NLP For Noobs: Diving into Text Classification and Correlation Madness

kaggle
huggingface spaces
nlp
Author

Bui Huu Dai

Published

September 13, 2024

Hello and welcome, aspiring data scientist and NLP enthusiasts!

Today, we’re going to explore the fascinating of Natural Language Processing (NLP) and its application in text classification.

In this blog post, we’ll walk through the process of tackling a text similarity problem using modern NLP techniques. We’ll cover everything from data preparation to model training and evaluation. Along a way, we’ll also delve into correlation analysis using a classic dataset, helping us understand the importance of metrics in machine learning.

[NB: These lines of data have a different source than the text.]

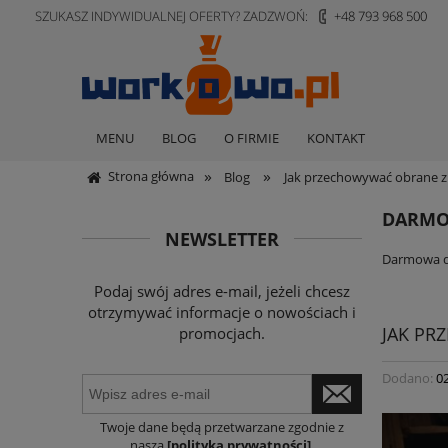
SZUKASZ INDYWIDUALNEJ OFERTY? ZADZWOŃ:
+48 793 968 500
MENU
BLOG
O FIRMIE
KONTAKT
»
»
Strona główna
Blog
Jak przechowywać obrane z
DARMO
NEWSLETTER
Darmowa do
Podaj swój adres e-mail, jeżeli chcesz
otrzymywać informacje o nowościach i
JAK PR
promocjach.
Dodano:
0
Twoje dane będą przetwarzane zgodnie z
naszą
[polityką prywatności]
.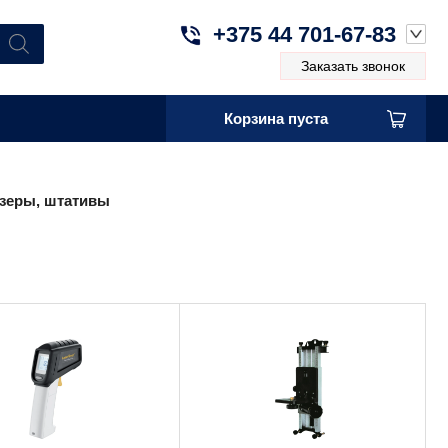
+375 44 701-67-83
Заказать звонок
Корзина пуста
зеры, штативы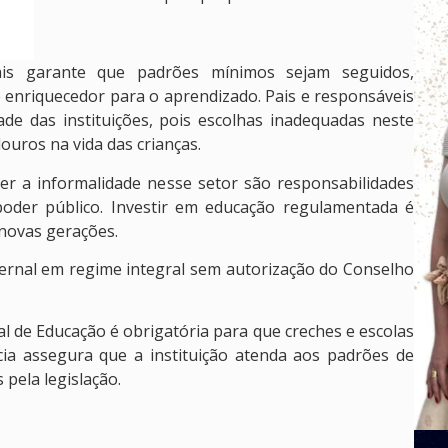
ais garante que padrões mínimos sejam seguidos,
enriquecedor para o aprendizado. Pais e responsáveis
ade das instituições, pois escolhas inadequadas neste
uros na vida das crianças.
r a informalidade nesse setor são responsabilidades
 poder público. Investir em educação regulamentada é
novas gerações.
ernal em regime integral sem autorização do Conselho
l de Educação é obrigatória para que creches e escolas
cia assegura que a instituição atenda aos padrões de
 pela legislação.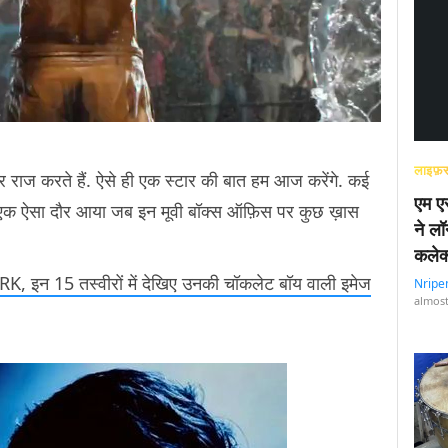
लाइफ़स
पर राज करते हैं. ऐसे ही एक स्टार की बात हम आज करेंगे. कई
एम एस
लीं. एक ऐसा दौर आया जब इन मूवी बॉक्स ऑफ़िस पर कुछ ख़ास
ने लॉ
कलेक
K, इन 15 तस्वीरों में देखिए उनकी चॉकलेट बॉय वाली इमेज
Nripe
almost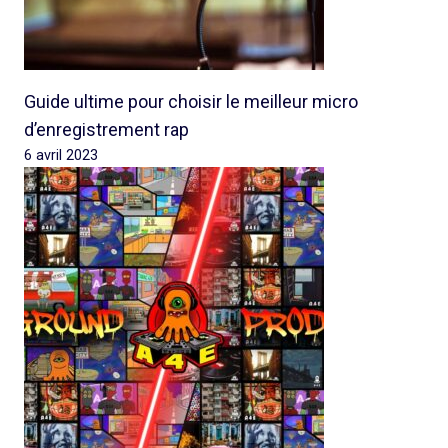
Guide ultime pour choisir le meilleur micro
d’enregistrement rap
6 avril 2023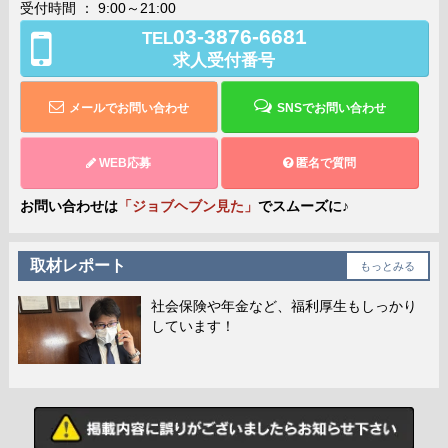
受付時間 ： 9:00～21:00
03-3876-6681
TEL
求人受付番号
メールでお問い合わせ
SNSでお問い合わせ
WEB応募
匿名で質問
お問い合わせは
「ジョブヘブン見た」
でスムーズに♪
取材レポート
もっとみる
社会保険や年金など、福利厚生もしっかり
しています！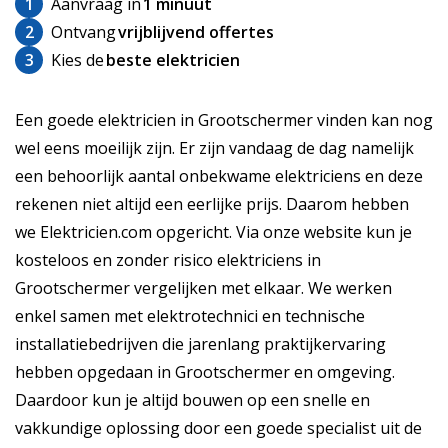
1
Aanvraag in
1 minuut
2
Ontvang
vrijblijvend offertes
3
Kies de
beste elektricien
Een goede elektricien in Grootschermer vinden kan nog
wel eens moeilijk zijn. Er zijn vandaag de dag namelijk
een behoorlijk aantal onbekwame elektriciens en deze
rekenen niet altijd een eerlijke prijs. Daarom hebben
we Elektricien.com opgericht. Via onze website kun je
kosteloos en zonder risico elektriciens in
Grootschermer vergelijken met elkaar. We werken
enkel samen met elektrotechnici en technische
installatiebedrijven die jarenlang praktijkervaring
hebben opgedaan in Grootschermer en omgeving.
Daardoor kun je altijd bouwen op een snelle en
vakkundige oplossing door een goede specialist uit de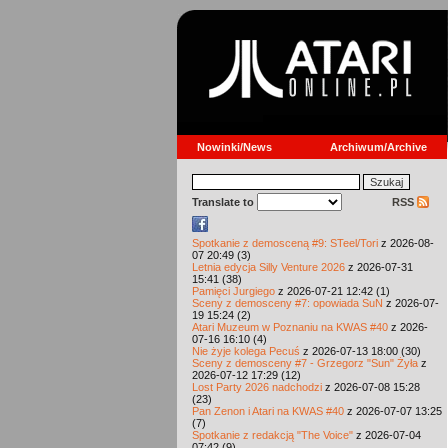
Nowinki/News
Archiwum/Archive
Translate to
RSS
Spotkanie z demosceną #9: STeel/Tori
z 2026-08-
07 20:49 (3)
Letnia edycja Silly Venture 2026
z 2026-07-31
15:41 (38)
Pamięci Jurgiego
z 2026-07-21 12:42 (1)
Sceny z demosceny #7: opowiada SuN
z 2026-07-
19 15:24 (2)
Atari Muzeum w Poznaniu na KWAS #40
z 2026-
07-16 16:10 (4)
Nie żyje kolega Pecuś
z 2026-07-13 18:00 (30)
Sceny z demosceny #7 - Grzegorz "Sun" Żyła
z
2026-07-12 17:29 (12)
Lost Party 2026 nadchodzi
z 2026-07-08 15:28
(23)
Pan Zenon i Atari na KWAS #40
z 2026-07-07 13:25
(7)
Spotkanie z redakcją "The Voice"
z 2026-07-04
07:42 (9)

We’ll be using popular libraries like Transformers, pandas, matplotlib to bring our data to life and gain meaningful insights.

Alright enough chit chat, let’s roll up our sleeves and dive into the world of NLP.

Data Preparation

Alright, let’s drive into the data preparation for the U.S. Patent Phrase to Phrase Matching challenge. To start, you need to download the dataset using the Kaggle APi. Follow the installation instruction in their Github page, and then you can grab the dataset with the following command:

kaggle competitions download -c us-patent-phrase-to-phrase-matching

With the data in hand, let’s firer up python environment and take a closer look:

from pathlib import Path
import matplotlib.pyplot as plt
import numpy as np
import pandas as pd

# Define the path to the data
path = Path("./data")
df = pd.read_csv(path / "train.csv")

# Display the dataframe
df.head()
id anchor target context score
0 37d61fd2272659b1 abatement abatement of pollution A47 0.50
1 7b9652b17b68b7a4 abatement act of abating A47 0.75
2 36d72442aefd8232 abatement active catalyst A47 0.25
3 5296b0c19e1ce60e abatement eliminating process A47 0.50
4 54c1e3b9184cb5b6 abatement forest region A47 0.00

Examining the data is always the first step. Let’s peek at some summery statics to get an initial sense of what we’re working with:

df.describe(include="object")
id anchor target context
count 36473 36473 36473 36473
unique 36473 733 29340 106
top 8d135da0b55b8c88 component composite coating composition H01
freq 1 152 24 2186

Notice something interesting? The anchor field has only 733 unique values in a dataset of 36,000 entries. That’s a clear sign of repetition, suggesting some phrases appear frequently.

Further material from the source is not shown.